Une héroïne sans fard, le Saint bat la campagne !

Le Saint au far-west comporte deux nouvelles.1 La première d’entre elles est intitulée logiquement Le Saint au far west ! Simon Templar (le Saint) s’y trouve aux prises d’une bande de nazis, qui comptent bien s’approprier le terrain d’un brave fermier, afin d’en extraire tout le minerai contenu dans son sous-sol. Oui, mais voilà, notre héros a des informateurs qui n’ont pas manqué d’appeler l’aventurier au secours. Et comme d’habitude, notre héros fait merveille ! Avec classe et élégance, il monte à cheval, tue d’un coup de pistolet des serpents à sonnettes, sonne les cloches des affreux méchants et vole des baisers aux fraiches jeunes filles !

Un héros bronzé, aux yeux bleus, à l’ancienne, à qui rien ni personne ne résiste !

Un héros bronzé

Il est bronzé, comme chacun le sait, ce Simon Templar, bien connu pour son surnom du Saint. Un « visage basané » et une « main brune » témoignent de son appétit de Soleil.
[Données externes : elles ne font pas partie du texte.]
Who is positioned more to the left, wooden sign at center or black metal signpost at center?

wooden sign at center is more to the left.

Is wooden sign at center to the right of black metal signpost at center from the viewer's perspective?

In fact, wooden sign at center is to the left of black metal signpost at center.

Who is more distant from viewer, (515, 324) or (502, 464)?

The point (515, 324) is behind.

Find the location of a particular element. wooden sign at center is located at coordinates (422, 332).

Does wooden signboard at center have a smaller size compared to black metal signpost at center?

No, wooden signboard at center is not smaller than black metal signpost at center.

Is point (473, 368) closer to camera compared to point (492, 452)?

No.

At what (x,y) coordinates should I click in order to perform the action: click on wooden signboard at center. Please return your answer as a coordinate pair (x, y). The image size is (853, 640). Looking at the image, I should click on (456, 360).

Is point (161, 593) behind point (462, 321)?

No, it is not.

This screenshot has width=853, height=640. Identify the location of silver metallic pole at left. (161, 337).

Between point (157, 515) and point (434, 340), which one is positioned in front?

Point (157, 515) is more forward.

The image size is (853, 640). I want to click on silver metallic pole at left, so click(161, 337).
Et puis, il a aussi un signe distinctif : des yeux bleus que l’on n’est pas prêt d’oublier… des « prunelles bleues, bleues comme un lac de montagne dont la surface est immobile. »

Une héroïne au teint rosé

L’héroïne de cet opus est une jeune fille aux « cheveux bruns » et au « visage rosé et sans fard » ! Jeanne Morland est la fille de Don Morland, un homme qui vient d’hériter de son frère un ranch dont le sous-sol regorge d’une matière de premier intérêt ! Du « cinabre », un « minerai de mercure » très utile pour fabriquer « les détonateurs des bombes et des obus », indispensables pour reprendre les hostilités d’une guerre que certains ne se résignent pas à avoir perdue.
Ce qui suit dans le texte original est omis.